*** Opening of Record extracts ***
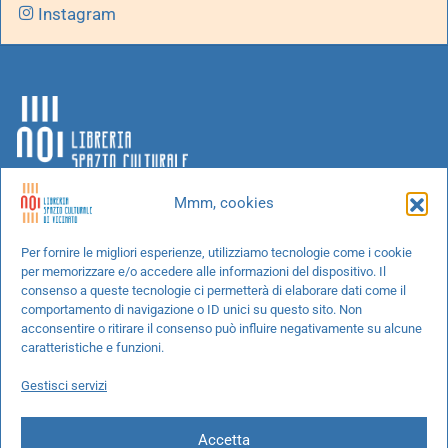
Instagram
Mmm, cookies
Chi siamo
Per fornire le migliori esperienze, utilizziamo tecnologie come i cookie
per memorizzare e/o accedere alle informazioni del dispositivo. Il
Progetti speciali
consenso a queste tecnologie ci permetterà di elaborare dati come il
Richiedi un libro
comportamento di navigazione o ID unici su questo sito. Non
acconsentire o ritirare il consenso può influire negativamente su alcune
Spedizioni
caratteristiche e funzioni.
Termini e condizioni
Gestisci servizi
Cookie Policy
Accetta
*** Close of Record extracts ***
### Your task
The data above is to be printed exactly, all of it, except for the pictures.

### Result below
Instagram
Mmm, cookies
Chi siamo
Per fornire le migliori esperienze, utilizziamo tecnologie come i cookie
per memorizzare e/o accedere alle informazioni del dispositivo. Il
Progetti speciali
consenso a queste tecnologie ci permetterà di elaborare dati come il
Richiedi un libro
comportamento di navigazione o ID unici su questo sito. Non
acconsentire o ritirare il consenso può influire negativamente su alcune
Spedizioni
caratteristiche e funzioni.
Termini e condizioni
Gestisci servizi
Cookie Policy
Accetta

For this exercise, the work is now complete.